TASK OBJECTIVE:
Wherever "door" appears in the records below, copy the line that holds it.

DATA SHOWN:

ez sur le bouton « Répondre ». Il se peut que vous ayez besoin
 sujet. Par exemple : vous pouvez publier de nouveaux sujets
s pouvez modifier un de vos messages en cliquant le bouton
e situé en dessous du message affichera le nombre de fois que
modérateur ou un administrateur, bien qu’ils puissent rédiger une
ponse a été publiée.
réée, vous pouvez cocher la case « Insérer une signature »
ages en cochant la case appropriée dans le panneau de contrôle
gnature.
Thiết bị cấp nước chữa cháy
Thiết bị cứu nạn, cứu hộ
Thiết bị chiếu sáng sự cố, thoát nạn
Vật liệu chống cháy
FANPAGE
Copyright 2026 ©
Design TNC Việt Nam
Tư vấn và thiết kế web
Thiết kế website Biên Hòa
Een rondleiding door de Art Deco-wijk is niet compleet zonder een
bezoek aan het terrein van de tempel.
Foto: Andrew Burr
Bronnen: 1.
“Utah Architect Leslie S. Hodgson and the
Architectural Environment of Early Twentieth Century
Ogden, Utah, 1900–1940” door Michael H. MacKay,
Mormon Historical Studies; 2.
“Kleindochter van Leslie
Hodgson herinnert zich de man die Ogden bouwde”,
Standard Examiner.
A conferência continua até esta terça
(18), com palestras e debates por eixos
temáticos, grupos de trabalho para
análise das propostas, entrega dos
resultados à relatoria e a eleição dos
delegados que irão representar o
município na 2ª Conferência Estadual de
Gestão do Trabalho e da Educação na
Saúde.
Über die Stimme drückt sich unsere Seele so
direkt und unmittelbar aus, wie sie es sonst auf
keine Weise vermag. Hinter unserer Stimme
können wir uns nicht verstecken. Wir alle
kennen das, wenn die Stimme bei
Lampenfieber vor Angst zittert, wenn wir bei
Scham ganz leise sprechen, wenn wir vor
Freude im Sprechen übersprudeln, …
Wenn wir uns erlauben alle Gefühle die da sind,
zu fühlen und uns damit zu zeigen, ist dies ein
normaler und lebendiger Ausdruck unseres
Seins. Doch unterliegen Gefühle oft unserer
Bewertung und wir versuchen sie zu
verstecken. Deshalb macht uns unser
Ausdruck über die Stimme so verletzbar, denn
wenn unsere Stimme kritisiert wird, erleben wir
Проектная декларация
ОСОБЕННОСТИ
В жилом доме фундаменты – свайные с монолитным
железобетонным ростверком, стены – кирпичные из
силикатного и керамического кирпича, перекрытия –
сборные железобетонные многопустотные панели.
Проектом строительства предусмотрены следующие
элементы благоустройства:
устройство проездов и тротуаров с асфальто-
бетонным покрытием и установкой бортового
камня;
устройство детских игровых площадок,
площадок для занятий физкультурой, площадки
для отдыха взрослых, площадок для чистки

ANSWER:
Een rondleiding door de Art Deco-wijk is niet compleet zonder een
Ogden, Utah, 1900–1940” door Michael H. MacKay,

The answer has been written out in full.